A slippery slope

I am concerned by the fact that some major companies are proposing that in on-line meetings we should all appear to each other as computer graphic avatars. It’s not just a philosophical issue — it’s also about the devil in the details.

One of the key elements of such an initiative is solving the latency problem. If I am going to appear to you as a synthetic avatar, then your computer needs to know what to do if there is any delay in network transmission.

For video-based interactions (like what you see over Zoom), this is not such a big issue. We understand that networks can be unreliable and that sometimes a video feed can stutter.

But you can’t quite do that with synthetic avatars. Instead you need to fill in the gaps with machine learning. You need to fake it.

In particular, you need to synthesize body movements and facial micro-expressions to fill in the gaps. And those movements and expressions don’t necessarily fully correspond to reality.

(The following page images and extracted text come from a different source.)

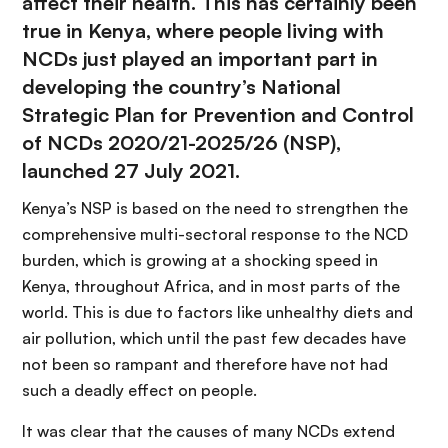
affect their health. This has certainly been
true in Kenya, where people living with
NCDs just played an important part in
developing the country’s
National
Strategic Plan for Prevention and Control
of NCDs 2020/21-2025/26
(NSP),
launched 27 July 2021.
Kenya’s NSP is based on the need to strengthen the
comprehensive multi-sectoral response to the NCD
burden, which is growing at a shocking speed in
Kenya, throughout Africa, and in most parts of the
world. This is due to factors like unhealthy diets and
air pollution, which until the past few decades have
not been so rampant and therefore have not had
such a deadly effect on people.
It was clear that the causes of many NCDs extend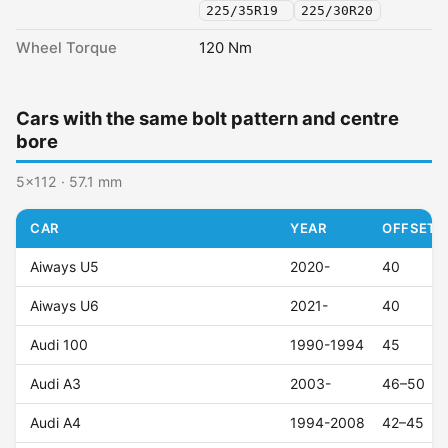
225/35R19
225/30R20
Wheel Torque
120 Nm
Cars with the same bolt pattern and centre
bore
5x112 · 57.1 mm
CAR
YEAR
OFFSET (
Aiways U5
2020-
40
Aiways U6
2021-
40
Audi 100
1990-1994
45
Audi A3
2003-
46–50
Audi A4
1994-2008
42–45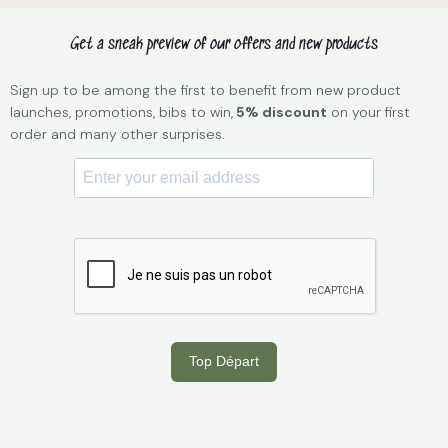
Get a sneak preview of our offers and new products
Sign up to be among the first to benefit from new product
launches, promotions, bibs to win,
5% discount
on your first
order and many other surprises.
Top Départ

So that direction sends us down a slippery slope to a make believe reality in which the subtleties of people’s emotions are represented not faithfully, but rather as third party constructs.

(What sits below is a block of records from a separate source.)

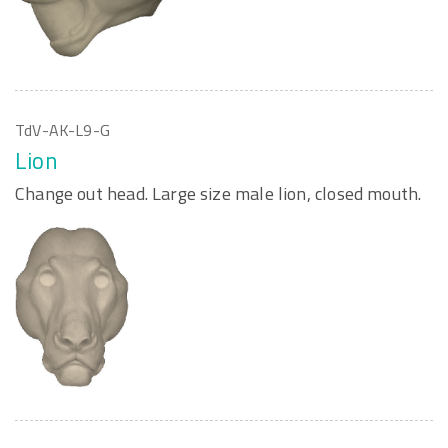
TdV-AK-L9-G
Lion
Change out head. Large size male lion, closed mouth.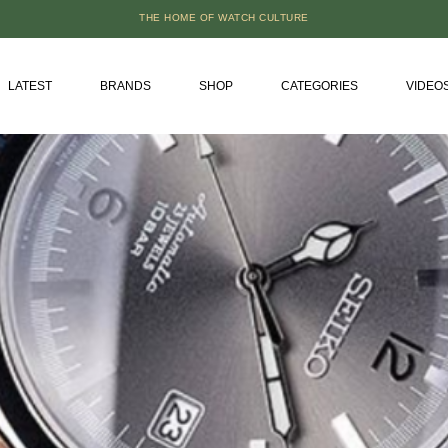
THE HOME OF WATCH CULTURE
LATEST
BRANDS
SHOP
CATEGORIES
VIDEO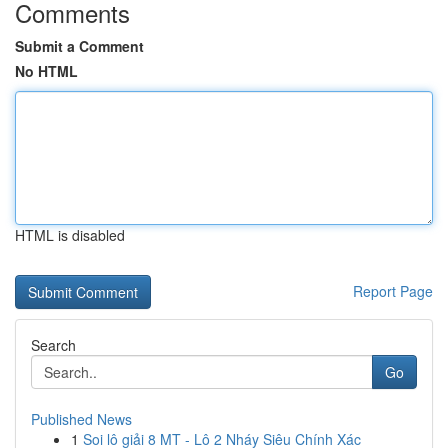
Comments
Submit a Comment
No HTML
HTML is disabled
Report Page
Search
Go
Published News
1
Soi lô giải 8 MT - Lô 2 Nháy Siêu Chính Xác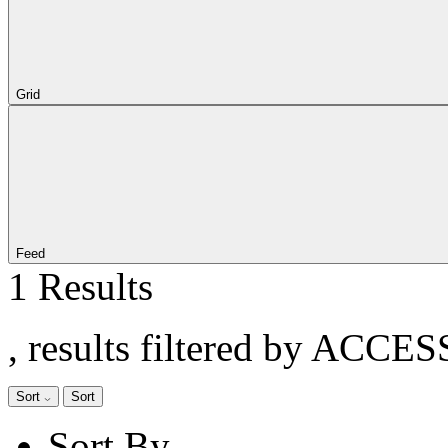
Grid
Feed
1 Results
, results filtered by ACCE
Sort
Sort
Sort By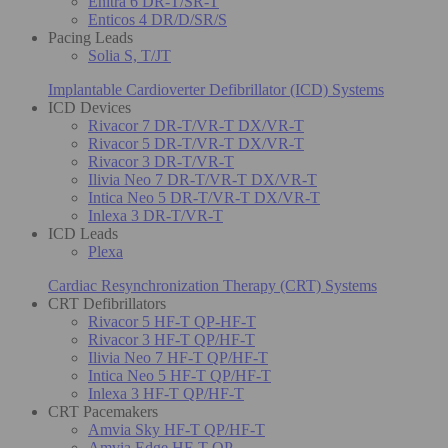
Enitra 6 DR-T/SR-T
Enticos 4 DR/D/SR/S
Pacing Leads
Solia S, T/JT
Implantable Cardioverter Defibrillator (ICD) Systems
ICD Devices
Rivacor 7 DR-T/VR-T DX/VR-T
Rivacor 5 DR-T/VR-T DX/VR-T
Rivacor 3 DR-T/VR-T
Ilivia Neo 7 DR-T/VR-T DX/VR-T
Intica Neo 5 DR-T/VR-T DX/VR-T
Inlexa 3 DR-T/VR-T
ICD Leads
Plexa
Cardiac Resynchronization Therapy (CRT) Systems
CRT Defibrillators
Rivacor 5 HF-T QP-HF-T
Rivacor 3 HF-T QP/HF-T
Ilivia Neo 7 HF-T QP/HF-T
Intica Neo 5 HF-T QP/HF-T
Inlexa 3 HF-T QP/HF-T
CRT Pacemakers
Amvia Sky HF-T QP/HF-T
Amvia Edge HF-T QP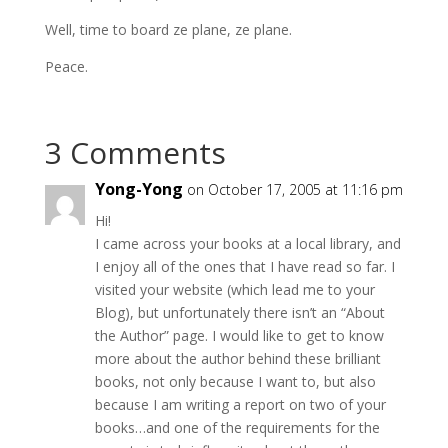
Well, time to board ze plane, ze plane.
Peace.
3 Comments
Yong-Yong
on October 17, 2005 at 11:16 pm
Hi!
I came across your books at a local library, and
I enjoy all of the ones that I have read so far. I
visited your website (which lead me to your
Blog), but unfortunately there isn’t an “About
the Author” page. I would like to get to know
more about the author behind these brilliant
books, not only because I want to, but also
because I am writing a report on two of your
books…and one of the requirements for the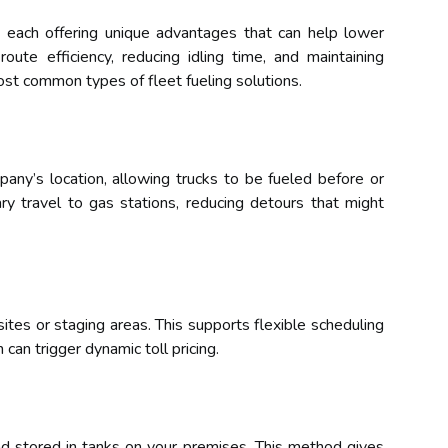
, each offering unique advantages that can help lower
oute efficiency, reducing idling time, and maintaining
ost common types of fleet fueling solutions.
pany’s location, allowing trucks to be fueled before or
ary travel to gas stations, reducing detours that might
sites or staging areas. This supports flexible scheduling
 can trigger dynamic toll pricing.
and stored in tanks on your premises. This method gives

That might not be such a good idea.

One thought on “A slippery slope”

  1. I may have mentioned this before, but after Avatar came out, there were behind-the-scenes clips on YouTube showing the actor’s performance side-by-side with the CGI rendering.

    Watching the movie, the CGI characters looked pretty good; it was spare-no-expense movie tech a decade ago.

    But when you watched the CGI next to the actual actors you saw how much of the expression and emotion was drained in the reproduction. Human brains are highly tuned to read human faces, and even very subtle details matter.